Ave Silvio

“The man who loved (very) young women”, “From real estate to bunga bunga parties”, “The contributor to the return of the far right in Italy”, “Cavaliere in business and manners”, “The unsinkable”. The tributes to Silvio Berlusconi in the Italian and international press reflect only some aspects of his long life. Nor would he himself, after all, have imagined that, starting his professional career with odd jobs (bartender, wedding photographer, singer on cruise ships), he would break the record of Italy’s longest-serving prime minister, that he would be ranked third in his country in Forbes and that he would be subject to 30 trials, of which he would be acquitted, except for a light sentence of four years’ imprisonment, which was finally reduced to twelve months and house arrest. Suffering from coronavirus, with various health complications, Sua Emittenza finally died a few hours ago, in the hospital of “San Rafaele” in his hometown, Milan.

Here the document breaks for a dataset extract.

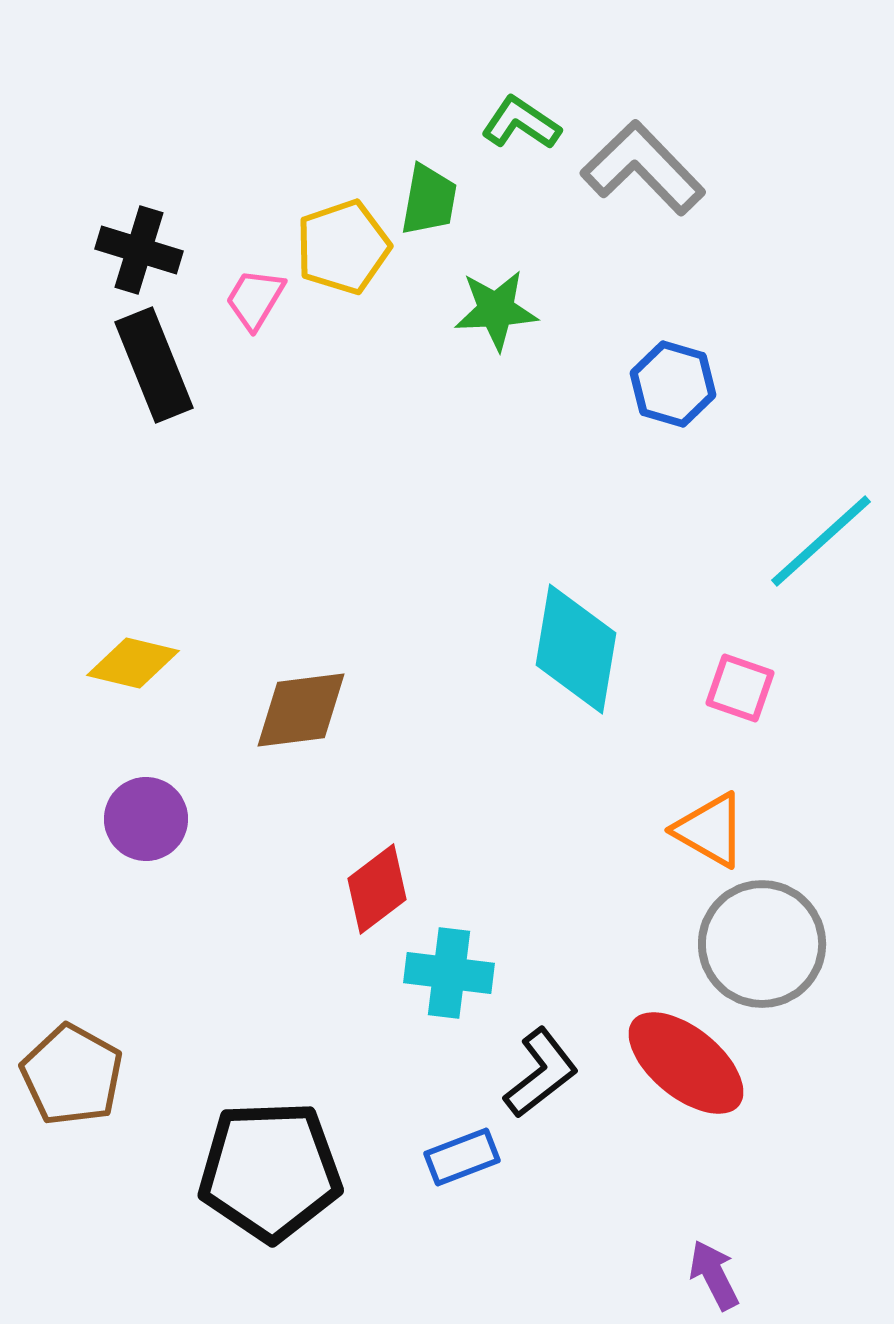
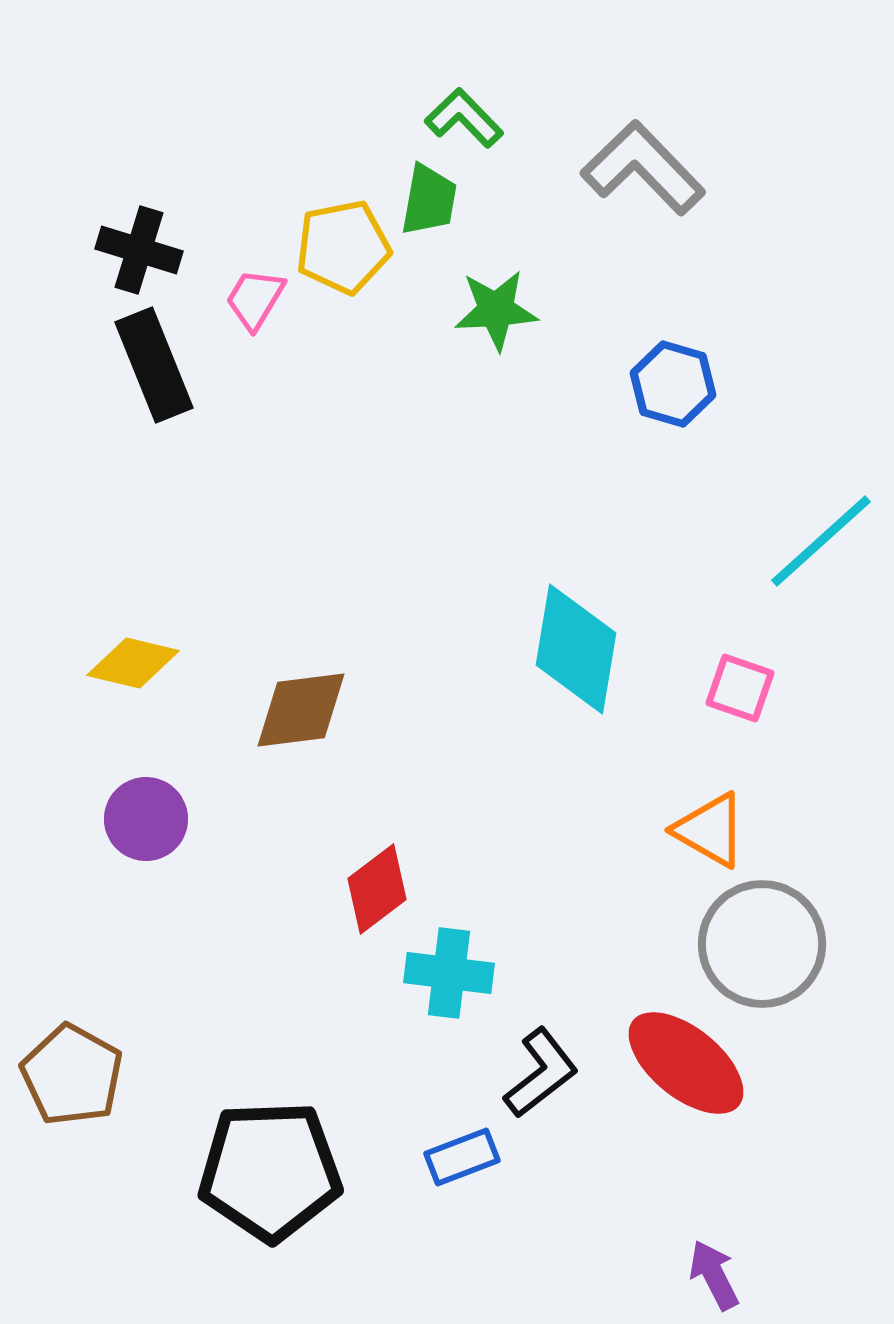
green L-shape: moved 57 px left, 5 px up; rotated 12 degrees clockwise
yellow pentagon: rotated 8 degrees clockwise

He was active until the last day, since his party, Forza Italia, was part of the government formation that won last year’s elections and made Giorgia Meloni prime minister. A learned friend of Vladimir Putin, he annoyed the Fratelli d’Italia president with his pro-Russian positions, but the alliance he offered was more useful, since without him the “ship” would have been left adrift. ‘Rubygate’, from the nickname of the 17-year-old Moroccan prostitute, threatened to drive him behind bars, as did the endless allegations made about the management of his empire, which included the holding Fininvest, but also a number of other activities, such as Mediaset, which broke the monopoly of the state-owned RAI, and the ownership of the A football team. C. Milan, with whom he won 29 titles in 30 years, including 5 Champions League titles.
“Lucky he didn’t catch the #Metoo movement”, “Berlusconi is dead, but Belluconnaism will live on”, “The ultimate come back example”, are some of the comments I have read and heard up to the time of writing this note. As my father would say, “he was not ordinary”.